21 Ways to Save Water
Are you using more water than you thought? Take a look at your bill. You would be surprised at how much water you are using and money you can save by following these water saving tips….
- Never pour water down the drain when there may be another use for it such as watering a plant or garden, or for cleaning around your home.
- Verify that your home is leak free. Many homes have hidden water leaks. Read your water meter before and after a two-hour period when no water is being used. If the meter does not read exactly the same, there is possible leak.
- Repair dripping faucets by replacing washers. If your faucet is dripping at a rate of one drop per second, you can expect to waste 2,700 gallons per year.
- Retrofit all household faucets by installing aerators with flow restrictors to slow the flow of water.
- Check for toilet tank leaks by adding food coloring to the tank. If the toilet is leaking, color will appear in the toilet bowl within 30 minutes. Check the toilet for a worn out flapper. Most replacement parts are inexpensive, readily available and easily installed. (Flush as soon as test is done, since food coloring may stain tank.)
- If the toilet handle frequently sticks in the flush position letting water run constantly, replace or adjust it.
- Install a toilet dam or displacement device such as a bag or bottle to cut down on the amount of water needed for each flush. Be sure installation does not interfere with the operating parts. When purchasing new or replacement toilets, consider low-volume units that use less than half the water of older models.
- Take shorter showers by two minutes and save an hour of running water per month. Replace your showerhead with an ultra-low-flow version.
- Place a bucket in the shower to catch excess water and use this to water plants. The same technique can be used when washing dishes or vegetables in the sink.
- Operate automatic dishwashers and clothes washers only when they are fully loaded. Set the water level for the size of load you are using.
- When washing dishes by hand, fill one sink or basin with soapy water. Quickly rinse under a slow-moving stream from the faucet.
- Store drinking water in the refrigerator.
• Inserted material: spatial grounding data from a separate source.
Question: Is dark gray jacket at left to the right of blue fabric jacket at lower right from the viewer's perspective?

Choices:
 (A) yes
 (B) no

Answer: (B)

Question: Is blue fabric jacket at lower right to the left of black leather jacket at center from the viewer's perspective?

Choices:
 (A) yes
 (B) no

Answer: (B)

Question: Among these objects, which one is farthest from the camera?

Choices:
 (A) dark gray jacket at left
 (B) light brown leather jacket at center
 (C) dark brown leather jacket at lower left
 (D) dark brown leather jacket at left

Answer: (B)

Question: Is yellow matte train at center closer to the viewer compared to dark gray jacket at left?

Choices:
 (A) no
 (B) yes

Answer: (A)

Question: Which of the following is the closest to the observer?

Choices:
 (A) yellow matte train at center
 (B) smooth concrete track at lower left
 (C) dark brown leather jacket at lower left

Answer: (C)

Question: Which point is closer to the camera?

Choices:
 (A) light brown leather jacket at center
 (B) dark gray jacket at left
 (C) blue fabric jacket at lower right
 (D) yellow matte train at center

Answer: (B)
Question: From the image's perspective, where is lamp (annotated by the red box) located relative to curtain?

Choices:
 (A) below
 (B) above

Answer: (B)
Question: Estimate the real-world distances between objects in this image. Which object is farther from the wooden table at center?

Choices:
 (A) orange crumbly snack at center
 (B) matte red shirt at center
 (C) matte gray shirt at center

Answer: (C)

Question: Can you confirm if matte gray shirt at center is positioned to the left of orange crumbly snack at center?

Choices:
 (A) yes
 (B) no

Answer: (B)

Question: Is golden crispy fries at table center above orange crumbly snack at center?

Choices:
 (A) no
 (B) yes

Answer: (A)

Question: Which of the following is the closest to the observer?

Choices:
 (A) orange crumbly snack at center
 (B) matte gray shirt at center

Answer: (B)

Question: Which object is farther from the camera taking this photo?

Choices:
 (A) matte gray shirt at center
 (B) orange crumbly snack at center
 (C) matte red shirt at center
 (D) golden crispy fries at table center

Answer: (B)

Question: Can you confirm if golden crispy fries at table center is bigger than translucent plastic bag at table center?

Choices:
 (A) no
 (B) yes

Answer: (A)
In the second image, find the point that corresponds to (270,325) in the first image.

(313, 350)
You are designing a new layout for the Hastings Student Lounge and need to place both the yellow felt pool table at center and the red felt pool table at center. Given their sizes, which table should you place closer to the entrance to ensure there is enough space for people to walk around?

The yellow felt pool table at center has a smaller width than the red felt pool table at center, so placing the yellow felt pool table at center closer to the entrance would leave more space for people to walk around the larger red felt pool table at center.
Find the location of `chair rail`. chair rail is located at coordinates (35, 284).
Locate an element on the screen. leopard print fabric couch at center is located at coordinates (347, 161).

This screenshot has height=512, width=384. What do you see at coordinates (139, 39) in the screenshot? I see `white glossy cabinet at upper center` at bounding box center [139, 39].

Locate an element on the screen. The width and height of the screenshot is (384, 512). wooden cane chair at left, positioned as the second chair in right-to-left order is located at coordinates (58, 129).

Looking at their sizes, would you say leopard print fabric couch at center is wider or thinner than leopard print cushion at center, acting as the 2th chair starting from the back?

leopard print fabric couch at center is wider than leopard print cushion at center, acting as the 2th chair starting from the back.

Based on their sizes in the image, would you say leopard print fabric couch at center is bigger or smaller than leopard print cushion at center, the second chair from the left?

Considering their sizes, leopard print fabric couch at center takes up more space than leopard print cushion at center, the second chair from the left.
Don’t let the tap run while you are waiting for cool water to flow.
- Do not use running water to thaw meat or other frozen foods. Defrost food overnight in the refrigerator or use the defrost setting on your microwave.
- Kitchen sink disposals require lots of water to operate properly. Start a vegetable compost pile as an alternate method of disposing of food waste, instead of using a garbage disposal.
- Consider installing an instant water heater on your kitchen sink so you don’t have to let the water run while it heats up.
- Don’t let water run while shaving or washing your face. Brush your teeth first while waiting for water to get hot, then wash or shave after filling the basin.
- Do not allow a hose to run as you wash your car. Use a self-closing hose nozzle.
- Irrigate early in the morning or late at night to avoid evaporation.
- Make sure that your sprinkler system is in good repair, that there are no leaks, and that the heads are properly adjusted to eliminate any overspray on paved areas or buildings.
- If you have an automated sprinkler system, make sure the controller is properly set to achieve minimum watering levels.
- Avoid flushing the toilet unnecessarily. Dispose of tissues and other similar waste in the trash rather than the toilet.
Try to do one thing each day that will result in saving water. Don’t worry if the savings are minimal.
Every drop counts. You can make a difference!